5. What if I lose my request for a Coverage Determination or Formulary Exception?
- You can appeal a Medicare Prescription Drug Plan denial of a Coverage Determination or a Formulary Exception by asking for a Redetermination.
- You must ask for a Redetermination by writing to your Medicare Prescription Drug Plan sponsor. (The notice you received explaining that your Coverage Determination or Formulary Exception was denied will tell you where to send your request for a Redetermination.)
- You have 60 days from the date of the notice denying your Coverage Determination or Formulary Exception to write and ask for a Redetermination (unless you have a very good reason why you were not able to get your request to the Medicare Prescription Drug Plan within the 60 days).
- If you are requesting a standard Redetermination, or if you have already paid for the drug in question, your Medicare Drug Plan must issue its decision and (if the decision is favorable to you) implement it within 7 days.
- You or the doctor who prescribed the medication can ask for an Expedited Redetermination if the adverse Coverage Determination or Formulary Exception request was expedited.
- If your doctor asks that your Redetermination be expedited, the plan must expedite it. If you ask for it to be expedited, however, the plan is allowed to determine if expediting the request is medically necessary.

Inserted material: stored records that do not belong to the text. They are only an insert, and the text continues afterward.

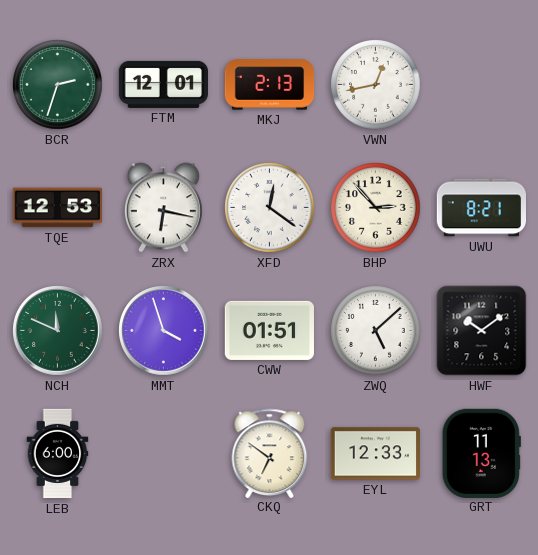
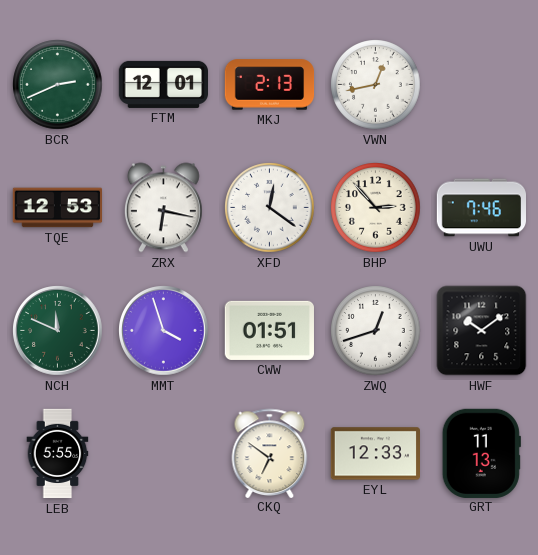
BCR: 2:33 -> 2:41
UWU: 8:21 -> 7:46
ZWQ: 5:08 -> 12:42
LEB: 6:00 -> 5:55
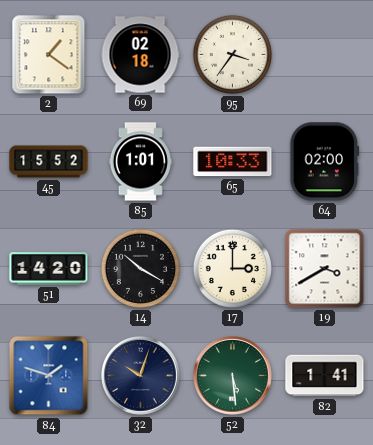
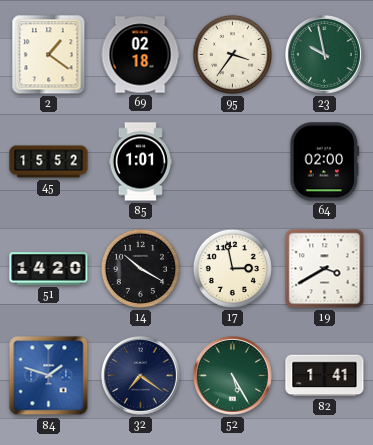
23: none -> 9:58
65: 10:33 -> none
17: 3:00 -> 2:58
32: 10:03 -> 7:21
52: 5:29 -> 5:25
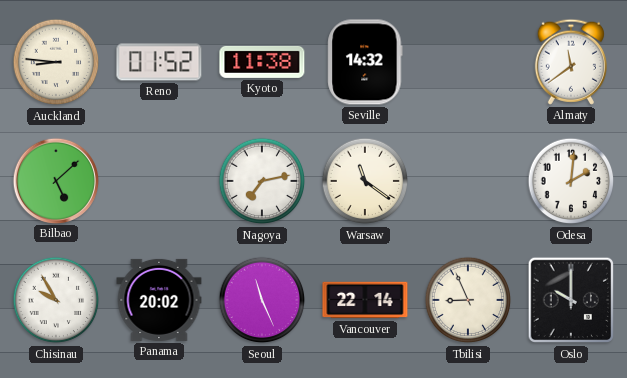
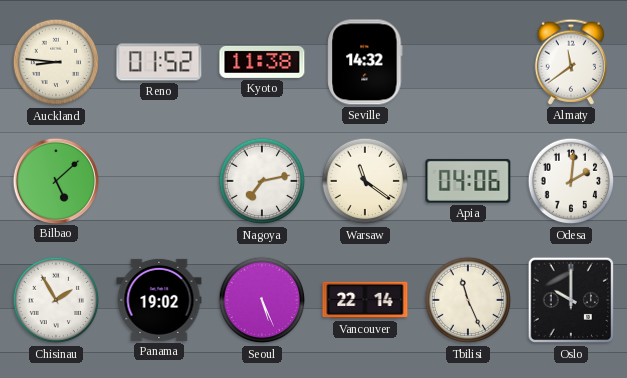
Apia: none -> 04:06
Chisinau: 9:55 -> 1:55
Panama: 20:02 -> 19:02
Seoul: 11:26 -> 5:26
Tbilisi: 8:56 -> 11:26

- Expedited Redeterminations must be decided within 72 hours.
- You can submit evidence and legal arguments to your Medicare Prescription Drug Plan either in person or in a written submission.

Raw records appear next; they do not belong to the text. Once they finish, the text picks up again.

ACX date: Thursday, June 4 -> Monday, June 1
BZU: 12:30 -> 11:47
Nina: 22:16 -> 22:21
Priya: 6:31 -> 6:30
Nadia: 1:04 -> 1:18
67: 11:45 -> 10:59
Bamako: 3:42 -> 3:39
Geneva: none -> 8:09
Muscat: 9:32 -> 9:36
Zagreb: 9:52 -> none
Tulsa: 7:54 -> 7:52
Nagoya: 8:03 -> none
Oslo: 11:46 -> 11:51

- Your plan must notify you (as well as your physician if s/he requested the Expedited Redetermination) of its decision if it decided against you.
- If you do not agree with the Redetermination decision, you can appeal by asking for a Reconsideration.
- Reconsiderations are processed by Independent Review Entities (IREs) that contract with CMS, and must be requested within 60 days of the date on the notice of your plan’s Redetermination.
- The IRE must ask your prescribing physician for his/her views on the appeal and to include a written account of his/her input in the record of the Reconsideration.
Note: In order to request a Reconsideration or a Redetermination (or both) of a Formulary Exception, your physician must again state that no other drug in your plan’s formulary would be as effective for your treatment, that every other formulary drug for your condition would cause you adverse symptoms, or both.
- The IRE must send you a notice of Reconsideration when it has reached its decision.
- If the IRE reverses (in whole or in part) your Medicare Drug Plan’s decision regarding your benefits, the +plan must provide the benefits requested within 72 hours.
- If the IRE reverses (in whole or in part) a Medicare Drug Plan’s decision regarding payment, the plan must authorize the payment within 72 hours and must make the payment within 30 calendar days.
- If you disagree with the Reconsideration, you can ask for a hearing before an Administrative Law Judge (ALJ).
- You must request your hearing within 60 days of the date on the notice from the IRE about your Reconsideration decision.
- The amount in dispute that is the subject of your appeal must be at least $110 (as of 2006) for you to get an ALJ hearing.
- If you disagree with the decision of the ALJ, you can ask the Medicare Appeals Council to review the decision of the ALJ.
- If you disagree with the Medicare Appeals Council review, you can take your case to Federal Court.
- The amount in dispute that is the subject of your appeal must be at least $1,090 (as of 2006) to take your dispute to Federal Court.
- While not required, it is generally a good idea to have a lawyer help you with a federal court case.